# [Task material]

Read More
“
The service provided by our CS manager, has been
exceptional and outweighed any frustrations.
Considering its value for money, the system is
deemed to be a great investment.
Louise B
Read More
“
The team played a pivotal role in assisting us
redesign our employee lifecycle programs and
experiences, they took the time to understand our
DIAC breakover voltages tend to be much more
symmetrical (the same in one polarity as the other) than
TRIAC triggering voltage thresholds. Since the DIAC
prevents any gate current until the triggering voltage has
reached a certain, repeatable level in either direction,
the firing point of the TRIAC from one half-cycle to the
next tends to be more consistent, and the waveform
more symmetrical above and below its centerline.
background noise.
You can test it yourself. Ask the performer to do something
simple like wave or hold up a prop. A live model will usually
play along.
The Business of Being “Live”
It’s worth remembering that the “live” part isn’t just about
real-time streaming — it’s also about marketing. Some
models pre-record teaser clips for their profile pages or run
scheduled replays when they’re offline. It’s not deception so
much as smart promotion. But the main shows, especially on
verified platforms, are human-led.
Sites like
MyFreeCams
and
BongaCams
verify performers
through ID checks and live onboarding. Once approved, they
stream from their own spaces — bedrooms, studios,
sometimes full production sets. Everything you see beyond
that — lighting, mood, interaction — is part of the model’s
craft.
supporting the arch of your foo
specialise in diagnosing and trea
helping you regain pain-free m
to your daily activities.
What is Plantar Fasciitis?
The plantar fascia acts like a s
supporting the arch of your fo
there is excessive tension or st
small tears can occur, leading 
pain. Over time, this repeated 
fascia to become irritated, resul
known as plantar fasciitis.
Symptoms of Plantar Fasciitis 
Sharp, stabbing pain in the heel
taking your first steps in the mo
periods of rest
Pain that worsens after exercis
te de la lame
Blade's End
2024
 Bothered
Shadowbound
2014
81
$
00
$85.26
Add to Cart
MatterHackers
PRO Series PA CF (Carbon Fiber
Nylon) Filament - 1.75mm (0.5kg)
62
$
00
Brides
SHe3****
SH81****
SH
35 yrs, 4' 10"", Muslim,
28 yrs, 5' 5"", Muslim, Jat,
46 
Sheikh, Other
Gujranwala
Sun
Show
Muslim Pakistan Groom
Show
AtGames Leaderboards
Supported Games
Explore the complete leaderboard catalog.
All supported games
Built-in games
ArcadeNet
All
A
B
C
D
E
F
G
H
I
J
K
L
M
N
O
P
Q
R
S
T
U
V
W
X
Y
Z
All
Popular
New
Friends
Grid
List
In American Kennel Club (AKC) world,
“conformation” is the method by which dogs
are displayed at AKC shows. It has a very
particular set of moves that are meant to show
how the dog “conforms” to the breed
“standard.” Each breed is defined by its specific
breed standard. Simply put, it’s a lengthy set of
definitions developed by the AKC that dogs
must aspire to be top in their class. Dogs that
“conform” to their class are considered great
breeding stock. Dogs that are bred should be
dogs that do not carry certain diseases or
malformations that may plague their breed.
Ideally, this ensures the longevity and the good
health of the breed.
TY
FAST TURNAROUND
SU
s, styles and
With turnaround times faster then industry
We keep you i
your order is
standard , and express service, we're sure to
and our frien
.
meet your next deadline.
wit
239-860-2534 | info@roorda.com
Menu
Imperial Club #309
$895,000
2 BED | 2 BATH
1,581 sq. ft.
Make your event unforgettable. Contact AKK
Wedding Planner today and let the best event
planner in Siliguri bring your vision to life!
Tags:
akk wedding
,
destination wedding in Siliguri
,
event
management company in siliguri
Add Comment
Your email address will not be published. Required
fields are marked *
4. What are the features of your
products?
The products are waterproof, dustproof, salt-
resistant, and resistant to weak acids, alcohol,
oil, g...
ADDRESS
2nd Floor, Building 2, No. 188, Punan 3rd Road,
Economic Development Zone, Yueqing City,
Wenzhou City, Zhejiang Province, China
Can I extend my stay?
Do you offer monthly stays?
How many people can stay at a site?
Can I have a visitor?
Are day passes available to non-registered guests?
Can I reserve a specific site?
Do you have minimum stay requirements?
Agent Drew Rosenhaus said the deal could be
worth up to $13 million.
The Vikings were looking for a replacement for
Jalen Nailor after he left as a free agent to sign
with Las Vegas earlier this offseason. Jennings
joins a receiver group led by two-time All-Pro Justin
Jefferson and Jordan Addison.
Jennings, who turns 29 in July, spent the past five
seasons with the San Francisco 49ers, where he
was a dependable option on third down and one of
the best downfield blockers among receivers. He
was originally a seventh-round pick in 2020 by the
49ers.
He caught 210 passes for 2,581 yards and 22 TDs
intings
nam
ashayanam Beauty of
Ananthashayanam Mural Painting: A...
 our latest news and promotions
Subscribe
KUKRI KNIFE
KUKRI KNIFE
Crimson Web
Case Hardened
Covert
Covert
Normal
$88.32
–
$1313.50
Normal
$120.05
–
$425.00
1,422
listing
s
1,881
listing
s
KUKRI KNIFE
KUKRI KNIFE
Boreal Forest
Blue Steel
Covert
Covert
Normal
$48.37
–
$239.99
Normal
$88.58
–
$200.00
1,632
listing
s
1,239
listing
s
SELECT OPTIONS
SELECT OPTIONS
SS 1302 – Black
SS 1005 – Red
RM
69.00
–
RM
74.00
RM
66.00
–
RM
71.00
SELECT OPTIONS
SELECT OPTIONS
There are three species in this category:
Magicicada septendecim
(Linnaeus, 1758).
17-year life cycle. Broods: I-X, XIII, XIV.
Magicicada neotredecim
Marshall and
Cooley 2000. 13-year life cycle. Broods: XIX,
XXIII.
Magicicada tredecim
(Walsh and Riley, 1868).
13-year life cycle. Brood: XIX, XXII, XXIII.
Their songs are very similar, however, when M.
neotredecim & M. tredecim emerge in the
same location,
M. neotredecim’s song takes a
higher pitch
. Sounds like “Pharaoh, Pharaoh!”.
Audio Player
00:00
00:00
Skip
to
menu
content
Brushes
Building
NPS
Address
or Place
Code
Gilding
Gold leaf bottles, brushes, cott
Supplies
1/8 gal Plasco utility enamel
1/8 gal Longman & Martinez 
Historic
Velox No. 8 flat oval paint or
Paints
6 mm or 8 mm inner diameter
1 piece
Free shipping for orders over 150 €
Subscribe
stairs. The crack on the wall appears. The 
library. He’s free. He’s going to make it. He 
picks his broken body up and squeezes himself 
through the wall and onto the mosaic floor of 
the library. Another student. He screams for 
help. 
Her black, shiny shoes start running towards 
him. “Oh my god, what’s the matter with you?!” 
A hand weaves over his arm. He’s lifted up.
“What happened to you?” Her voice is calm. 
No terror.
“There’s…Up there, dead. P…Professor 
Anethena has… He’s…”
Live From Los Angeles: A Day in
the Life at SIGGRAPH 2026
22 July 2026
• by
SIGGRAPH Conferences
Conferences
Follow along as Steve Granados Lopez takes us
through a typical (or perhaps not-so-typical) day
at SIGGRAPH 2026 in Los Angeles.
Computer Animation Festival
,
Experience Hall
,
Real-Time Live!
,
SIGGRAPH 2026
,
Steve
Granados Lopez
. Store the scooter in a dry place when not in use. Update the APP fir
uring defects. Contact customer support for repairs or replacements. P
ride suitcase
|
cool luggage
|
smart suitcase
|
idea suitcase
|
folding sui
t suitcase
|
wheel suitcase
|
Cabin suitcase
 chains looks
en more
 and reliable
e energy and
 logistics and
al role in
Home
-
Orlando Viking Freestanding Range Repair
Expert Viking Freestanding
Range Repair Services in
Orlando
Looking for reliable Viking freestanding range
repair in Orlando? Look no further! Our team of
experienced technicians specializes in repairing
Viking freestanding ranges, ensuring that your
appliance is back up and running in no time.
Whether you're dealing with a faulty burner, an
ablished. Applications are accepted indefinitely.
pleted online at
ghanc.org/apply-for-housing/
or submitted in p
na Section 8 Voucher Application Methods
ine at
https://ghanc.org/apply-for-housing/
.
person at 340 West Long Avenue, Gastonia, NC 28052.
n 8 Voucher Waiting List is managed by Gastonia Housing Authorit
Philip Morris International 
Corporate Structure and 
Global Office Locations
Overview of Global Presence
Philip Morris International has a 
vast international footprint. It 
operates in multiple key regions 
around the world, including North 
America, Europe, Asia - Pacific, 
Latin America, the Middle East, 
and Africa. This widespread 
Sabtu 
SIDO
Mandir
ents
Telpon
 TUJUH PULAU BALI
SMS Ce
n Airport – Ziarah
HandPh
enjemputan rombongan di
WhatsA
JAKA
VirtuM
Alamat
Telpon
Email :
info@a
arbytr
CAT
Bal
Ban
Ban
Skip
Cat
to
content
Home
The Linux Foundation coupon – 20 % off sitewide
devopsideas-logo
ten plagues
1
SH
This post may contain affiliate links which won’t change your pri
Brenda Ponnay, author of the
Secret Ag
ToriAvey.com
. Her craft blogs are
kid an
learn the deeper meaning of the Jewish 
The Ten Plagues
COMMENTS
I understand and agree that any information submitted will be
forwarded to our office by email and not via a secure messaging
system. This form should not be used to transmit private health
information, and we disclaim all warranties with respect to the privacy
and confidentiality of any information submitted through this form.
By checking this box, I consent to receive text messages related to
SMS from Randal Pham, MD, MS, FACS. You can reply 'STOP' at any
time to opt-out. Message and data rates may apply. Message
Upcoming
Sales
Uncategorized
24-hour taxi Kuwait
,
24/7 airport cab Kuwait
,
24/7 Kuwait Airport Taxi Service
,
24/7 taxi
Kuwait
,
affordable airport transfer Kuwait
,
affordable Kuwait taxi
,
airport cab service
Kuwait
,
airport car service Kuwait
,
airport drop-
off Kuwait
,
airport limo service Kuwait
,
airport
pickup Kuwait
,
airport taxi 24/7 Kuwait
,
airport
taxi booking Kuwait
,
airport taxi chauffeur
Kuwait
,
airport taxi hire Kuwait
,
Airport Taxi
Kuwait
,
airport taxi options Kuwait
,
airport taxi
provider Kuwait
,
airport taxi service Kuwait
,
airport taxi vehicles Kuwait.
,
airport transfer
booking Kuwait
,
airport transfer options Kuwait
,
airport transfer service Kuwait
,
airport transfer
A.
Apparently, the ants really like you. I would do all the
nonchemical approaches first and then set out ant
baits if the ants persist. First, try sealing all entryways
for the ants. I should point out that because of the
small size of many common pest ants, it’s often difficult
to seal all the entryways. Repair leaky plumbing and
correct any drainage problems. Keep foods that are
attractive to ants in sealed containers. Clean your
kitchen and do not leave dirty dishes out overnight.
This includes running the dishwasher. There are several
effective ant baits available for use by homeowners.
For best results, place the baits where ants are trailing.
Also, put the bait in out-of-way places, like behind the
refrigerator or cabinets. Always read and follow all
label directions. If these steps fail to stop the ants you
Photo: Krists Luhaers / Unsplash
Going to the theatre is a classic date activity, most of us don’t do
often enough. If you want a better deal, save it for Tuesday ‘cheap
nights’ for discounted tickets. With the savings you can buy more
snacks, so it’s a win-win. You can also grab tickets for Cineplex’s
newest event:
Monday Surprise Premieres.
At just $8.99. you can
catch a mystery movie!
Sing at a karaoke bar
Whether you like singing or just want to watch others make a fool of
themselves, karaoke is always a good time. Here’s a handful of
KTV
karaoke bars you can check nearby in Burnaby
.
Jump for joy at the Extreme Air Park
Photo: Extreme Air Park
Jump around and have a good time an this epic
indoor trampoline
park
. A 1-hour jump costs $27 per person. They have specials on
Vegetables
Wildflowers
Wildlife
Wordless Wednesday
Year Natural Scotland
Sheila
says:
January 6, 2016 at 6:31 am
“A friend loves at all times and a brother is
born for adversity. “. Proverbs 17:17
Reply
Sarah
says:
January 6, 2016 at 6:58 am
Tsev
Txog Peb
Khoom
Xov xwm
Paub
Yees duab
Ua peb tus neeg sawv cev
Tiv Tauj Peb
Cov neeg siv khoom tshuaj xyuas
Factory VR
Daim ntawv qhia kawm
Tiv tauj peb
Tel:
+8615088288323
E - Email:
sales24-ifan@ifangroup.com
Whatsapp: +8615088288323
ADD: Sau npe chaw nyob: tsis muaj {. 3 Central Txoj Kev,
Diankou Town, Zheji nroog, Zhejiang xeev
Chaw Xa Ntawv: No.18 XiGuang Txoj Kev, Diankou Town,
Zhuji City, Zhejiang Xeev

# [What to produce]
Beginning at the top of the records above, transcribe each line exactly up to and including the line that holds "The team played".

# [Written response]
Read More
“
The service provided by our CS manager, has been
exceptional and outweighed any frustrations.
Considering its value for money, the system is
deemed to be a great investment.
Louise B
Read More
“
The team played a pivotal role in assisting us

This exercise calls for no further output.